§ **What this task involves**: All lines in the material below that hold "Créer" should be found and copied.

§ **Excerpted data**:

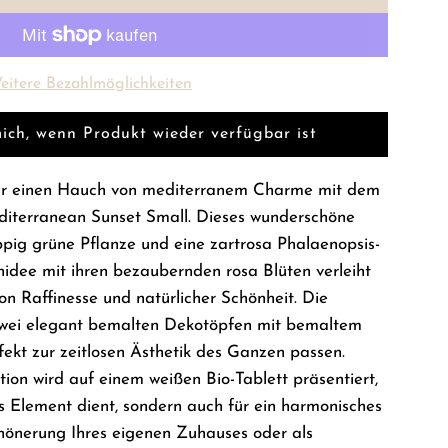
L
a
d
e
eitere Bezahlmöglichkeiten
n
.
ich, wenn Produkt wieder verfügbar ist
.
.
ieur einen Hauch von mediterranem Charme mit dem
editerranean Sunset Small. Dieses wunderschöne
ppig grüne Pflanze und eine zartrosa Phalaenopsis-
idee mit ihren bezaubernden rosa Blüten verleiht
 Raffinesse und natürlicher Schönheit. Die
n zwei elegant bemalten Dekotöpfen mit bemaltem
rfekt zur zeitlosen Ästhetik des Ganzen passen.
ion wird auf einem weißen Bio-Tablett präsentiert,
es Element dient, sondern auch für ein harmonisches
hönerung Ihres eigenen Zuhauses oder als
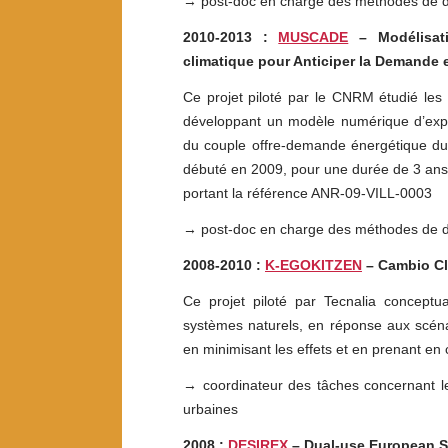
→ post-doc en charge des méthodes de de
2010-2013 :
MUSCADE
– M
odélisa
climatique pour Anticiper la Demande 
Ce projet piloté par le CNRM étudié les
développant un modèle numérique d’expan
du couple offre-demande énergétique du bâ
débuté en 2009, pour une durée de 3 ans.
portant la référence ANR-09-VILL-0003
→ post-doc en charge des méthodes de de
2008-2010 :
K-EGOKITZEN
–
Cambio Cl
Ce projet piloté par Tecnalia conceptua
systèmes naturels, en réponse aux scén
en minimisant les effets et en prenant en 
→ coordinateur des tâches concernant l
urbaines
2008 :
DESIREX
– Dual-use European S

---

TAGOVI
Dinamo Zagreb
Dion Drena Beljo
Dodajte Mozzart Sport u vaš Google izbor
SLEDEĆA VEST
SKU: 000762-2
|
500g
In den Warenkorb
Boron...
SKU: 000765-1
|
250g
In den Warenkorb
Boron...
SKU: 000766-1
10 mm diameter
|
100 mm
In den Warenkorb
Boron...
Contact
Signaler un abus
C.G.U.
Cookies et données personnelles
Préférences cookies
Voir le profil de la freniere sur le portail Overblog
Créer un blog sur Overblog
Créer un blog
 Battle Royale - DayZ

§ **Result of this exercise**:
Créer un blog sur Overblog
Créer un blog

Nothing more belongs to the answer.